Required work:
Work out how many lines in the following entries contain the string "أقدم", and write only that number.

(Records drawn from a dataset)
-------

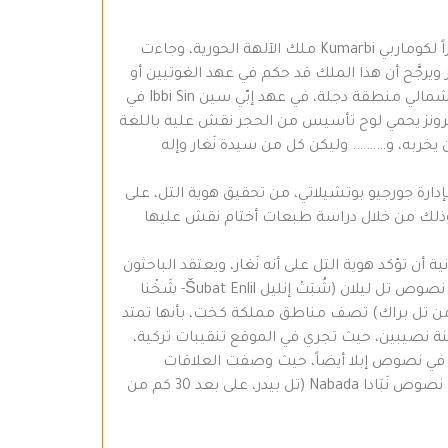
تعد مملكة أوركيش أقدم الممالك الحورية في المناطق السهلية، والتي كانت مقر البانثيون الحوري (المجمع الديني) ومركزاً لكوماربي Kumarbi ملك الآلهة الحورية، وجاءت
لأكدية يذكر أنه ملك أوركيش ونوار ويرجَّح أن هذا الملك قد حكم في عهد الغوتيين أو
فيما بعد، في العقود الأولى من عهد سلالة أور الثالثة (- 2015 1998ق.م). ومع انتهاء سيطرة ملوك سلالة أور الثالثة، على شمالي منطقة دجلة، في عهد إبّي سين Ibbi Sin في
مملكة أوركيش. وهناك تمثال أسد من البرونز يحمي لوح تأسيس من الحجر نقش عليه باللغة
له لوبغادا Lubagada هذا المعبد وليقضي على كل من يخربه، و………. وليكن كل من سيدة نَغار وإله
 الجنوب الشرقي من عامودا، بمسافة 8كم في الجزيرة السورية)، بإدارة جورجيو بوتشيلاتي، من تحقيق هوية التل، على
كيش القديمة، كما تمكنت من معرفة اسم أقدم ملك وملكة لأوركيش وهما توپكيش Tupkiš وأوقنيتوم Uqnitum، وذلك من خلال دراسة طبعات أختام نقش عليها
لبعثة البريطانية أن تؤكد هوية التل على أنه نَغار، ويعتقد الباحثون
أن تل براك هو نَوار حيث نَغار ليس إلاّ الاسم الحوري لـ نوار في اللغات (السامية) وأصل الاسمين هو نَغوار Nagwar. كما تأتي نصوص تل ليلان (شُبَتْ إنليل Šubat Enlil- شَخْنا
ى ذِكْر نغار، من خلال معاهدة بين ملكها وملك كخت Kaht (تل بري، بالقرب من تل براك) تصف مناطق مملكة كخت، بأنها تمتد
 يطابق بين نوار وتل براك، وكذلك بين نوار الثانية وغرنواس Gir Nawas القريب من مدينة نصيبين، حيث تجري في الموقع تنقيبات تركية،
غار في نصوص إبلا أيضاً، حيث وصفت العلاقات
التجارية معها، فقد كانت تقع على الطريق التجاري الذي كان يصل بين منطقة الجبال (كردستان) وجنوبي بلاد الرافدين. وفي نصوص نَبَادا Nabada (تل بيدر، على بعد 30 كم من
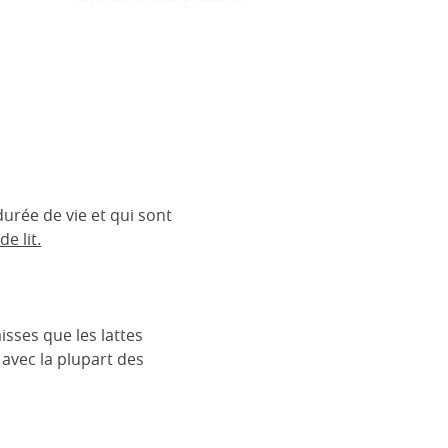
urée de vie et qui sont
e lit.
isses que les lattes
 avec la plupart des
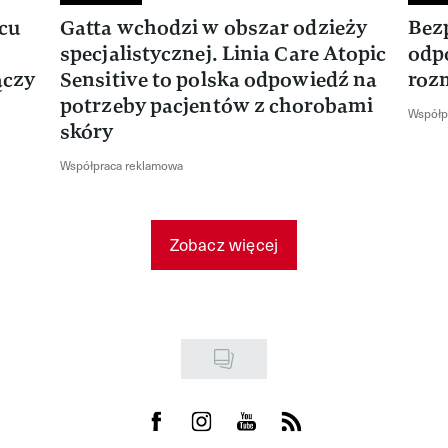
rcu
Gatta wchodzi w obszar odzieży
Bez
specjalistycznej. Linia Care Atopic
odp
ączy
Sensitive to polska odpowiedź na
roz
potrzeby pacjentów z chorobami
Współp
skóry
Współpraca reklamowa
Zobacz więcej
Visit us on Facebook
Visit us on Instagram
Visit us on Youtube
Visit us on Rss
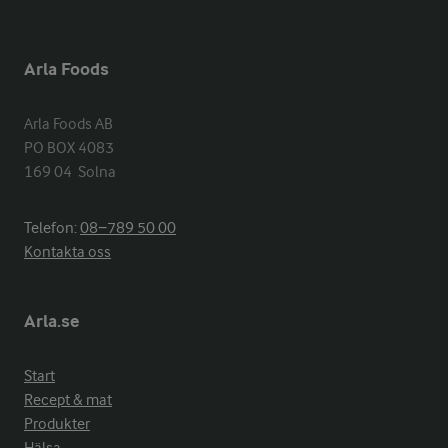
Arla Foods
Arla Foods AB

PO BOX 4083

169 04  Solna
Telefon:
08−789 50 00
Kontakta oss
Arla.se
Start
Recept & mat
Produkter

-------

Task solution:
2